Italian community in Lebanon
The Italian community in Lebanon is very small (about 4,300 people) and it is mostly assimilated into the Lebanese Catholic community.

The intermarriage in the Italian community is very high and most of the younger members are half Italian on the paternal side. In mixed Latin-Maronite or other mixed-rite marriages, the children are raised in the father's rite, and along with bearing the father's surname, identify with the father's ethnic group. Therefore, the children of Italian fathers and Lebanese mothers are counted as Italian, and those of Lebanese fathers and Italian mothers as Lebanese, some last name were modified. There are some Italian families who returned to Italy after World War II together with their Lebanese born children.
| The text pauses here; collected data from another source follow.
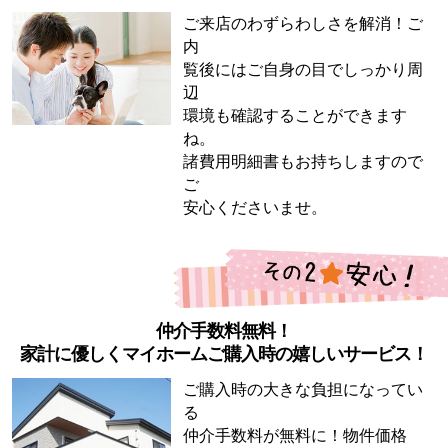
ご来店のわずらわしさを解消！ご
内
覧後にはご自身の目でしっかり周
辺
環境も確認することができます
ね。
諸費用明細書もお持ちしますので
ご
安心くださいませ。
仲介手数料無料！
家計に優しくマイホームご購入時の嬉しいサービス！
ご購入時の大きな負担になってい
る
仲介手数料が無料に！物件価格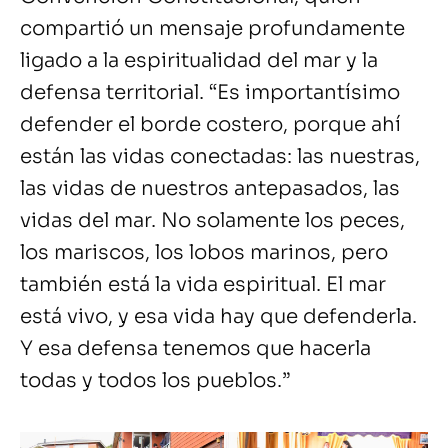
compartió un mensaje profundamente
ligado a la espiritualidad del mar y la
defensa territorial. “Es importantísimo
defender el borde costero, porque ahí
están las vidas conectadas: las nuestras,
las vidas de nuestros antepasados, las
vidas del mar. No solamente los peces,
los mariscos, los lobos marinos, pero
también está la vida espiritual. El mar
está vivo, y esa vida hay que defenderla.
Y esa defensa tenemos que hacerla
todas y todos los pueblos.”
There is a growing interest in economic relationships between Italy and Lebanon (like with the "Vinifest 2011"), thanks even to the remaining Italian Lebanese.

Language and religion
Only a small percentage of all remaining Italian Lebanese speak some Italian, while the majority of them speak Arabic as a first language and French and/or English as second language, and are mainly Roman Catholics. Their main organizations are the former Associazione Nazionale Pro Italiani del Libano (ANPIL) and the Istituto Italiano di Cultura di Beirut (IICB).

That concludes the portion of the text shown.